-- Opening Marker --
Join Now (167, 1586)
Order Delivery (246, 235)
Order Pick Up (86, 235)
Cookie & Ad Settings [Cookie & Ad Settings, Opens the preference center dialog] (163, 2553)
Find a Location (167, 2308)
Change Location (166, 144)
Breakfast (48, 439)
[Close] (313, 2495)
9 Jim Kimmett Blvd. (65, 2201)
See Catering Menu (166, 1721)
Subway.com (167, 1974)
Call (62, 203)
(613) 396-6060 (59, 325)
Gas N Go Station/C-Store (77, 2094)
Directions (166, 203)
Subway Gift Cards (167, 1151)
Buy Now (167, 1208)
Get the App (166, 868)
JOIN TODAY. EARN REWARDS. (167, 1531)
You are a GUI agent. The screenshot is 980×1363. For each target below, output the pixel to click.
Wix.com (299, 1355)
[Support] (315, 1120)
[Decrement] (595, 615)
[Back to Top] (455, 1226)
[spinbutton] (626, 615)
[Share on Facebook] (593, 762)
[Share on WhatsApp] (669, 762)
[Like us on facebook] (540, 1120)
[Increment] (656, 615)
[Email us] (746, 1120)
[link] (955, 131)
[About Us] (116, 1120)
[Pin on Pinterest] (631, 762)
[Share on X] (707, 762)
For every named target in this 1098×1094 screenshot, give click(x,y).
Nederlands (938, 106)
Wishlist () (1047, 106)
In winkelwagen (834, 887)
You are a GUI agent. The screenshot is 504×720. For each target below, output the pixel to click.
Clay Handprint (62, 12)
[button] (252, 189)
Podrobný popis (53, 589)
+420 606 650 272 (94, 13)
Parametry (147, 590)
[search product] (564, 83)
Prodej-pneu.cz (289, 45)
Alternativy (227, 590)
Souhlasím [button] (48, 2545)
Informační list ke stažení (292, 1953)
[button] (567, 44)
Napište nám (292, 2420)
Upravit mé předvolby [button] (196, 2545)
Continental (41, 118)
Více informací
-- Closing Marker --
Please copy exactly, and only, the lines from the line containing "Alternativy (227, 590)" through the last line of the records, with both ends included.

[COMPLETED TASK]
Alternativy (227, 590)
Souhlasím [button] (48, 2545)
Informační list ke stažení (292, 1953)
[button] (567, 44)
Napište nám (292, 2420)
Upravit mé předvolby [button] (196, 2545)
Continental (41, 118)
Více informací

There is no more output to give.